On 9/30/14, 9:49 AM, Johannes Pfau wrote:
I guess my point is that although RC is useful in some cases output
ranges / sink delegates / pre-allocated buffers are still necessary in
other cases and RC is not the solution for _everything_.

Agreed.

As Manu often pointed out sometimes you do not want any dynamic
allocation (toStringz in games is a good example) and here RC doesn't
help.

Another example is format which can already write to output ranges and
uses sink delegates internally. That's a much better abstraction than
simply returning a reference counted string (allocated with a thread
local allocator). Using sink delegates internally is also more
efficient than creating temporary RCStrings. And sometimes there's no
allocation at all this way (directly writing to a socket/file).

Agreed.

What if I don't want automated memory _management_? What if I want a
function to use a stack buffer?

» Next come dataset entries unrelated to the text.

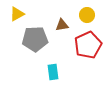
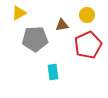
yellow triangle: moved 2 px right, 1 px up
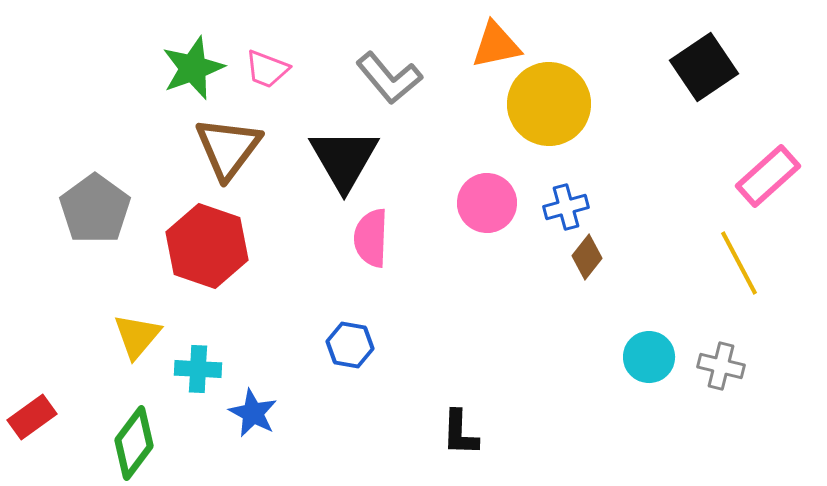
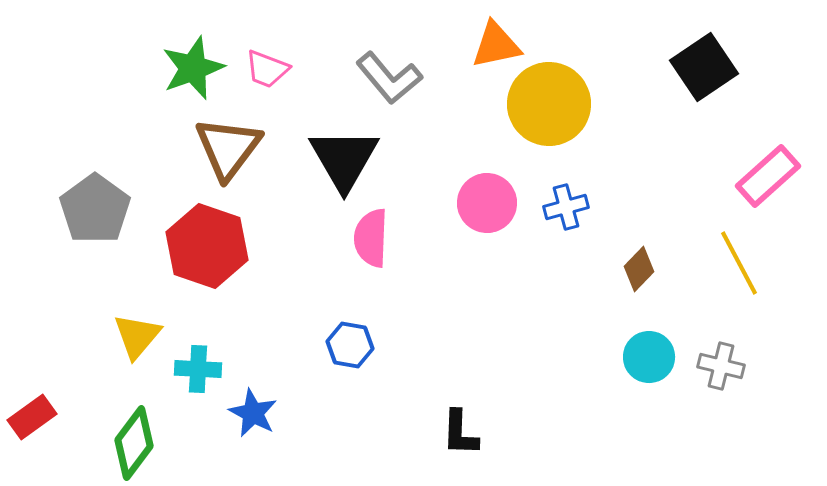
brown diamond: moved 52 px right, 12 px down; rotated 6 degrees clockwise
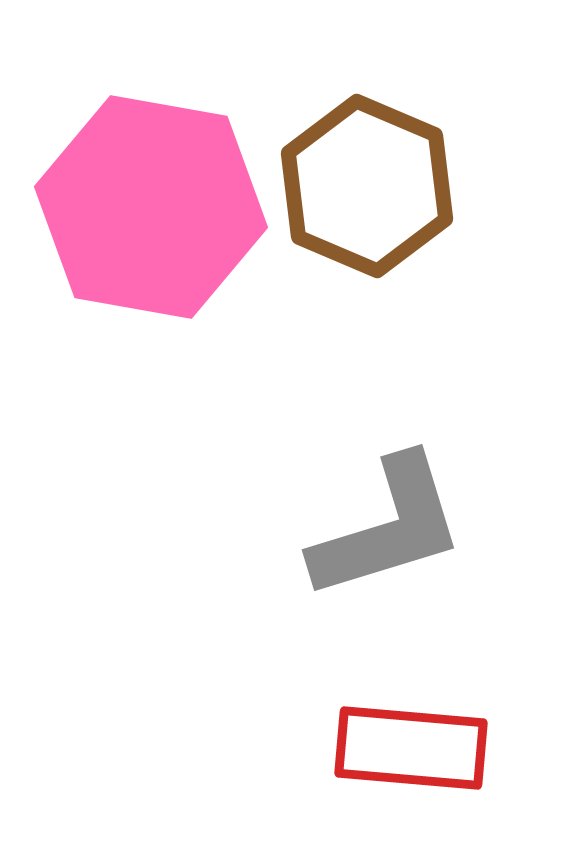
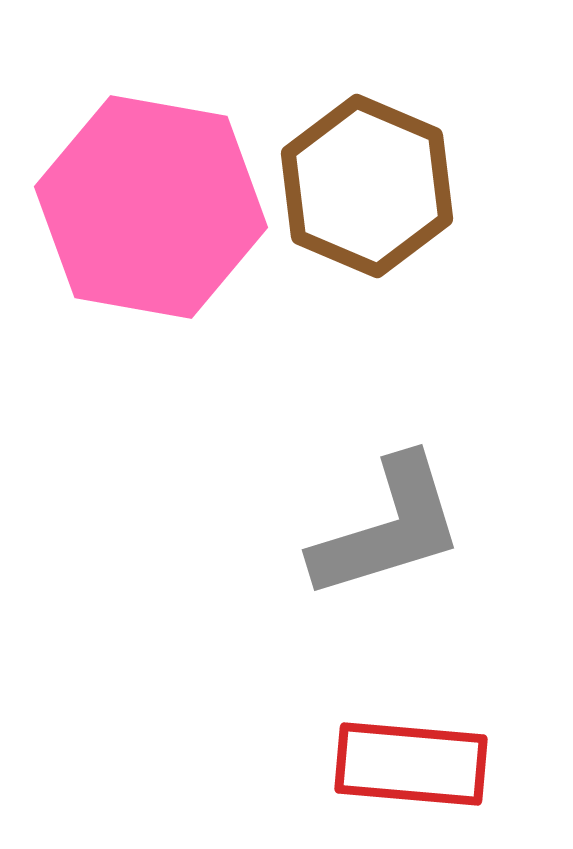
red rectangle: moved 16 px down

Or if I want to free manually?

If I want std.string.toStringz to put the result into a temporary
stack buffer your solution doesn't help at all. Passing an ouput
range, allocator or buffer would all solve this.

Correct. The output of toStringz would be either a GC string or an RC
string.

But why not provide 3 overloads then?

toStringz(OutputRange)
string toStringz(Policy) //char*, actually
RCString toStringz(Policy)

The notion I got from some of your posts is that you're opposed to such
overloads, or did I misinterpret that?

I'm not opposed. Here's what I think.

As an approach to using Phobos without a GC, it's been suggested that we supplement garbage-creating functions with new functions that use output ranges everywhere, or lazy ranges everywhere.

I think a better approach is to make memory management a policy that makes convenient use of reference counting possible. So instead of garbage there'd be reference counted stuff.

Of course, to the extent using lazy computation and/or output ranges is a good thing to have for various reasons, they remain valid techniques that are and will continue being used in Phobos.

My point is that acknowledging and systematically using reference counted types is an essential part of the entire approach.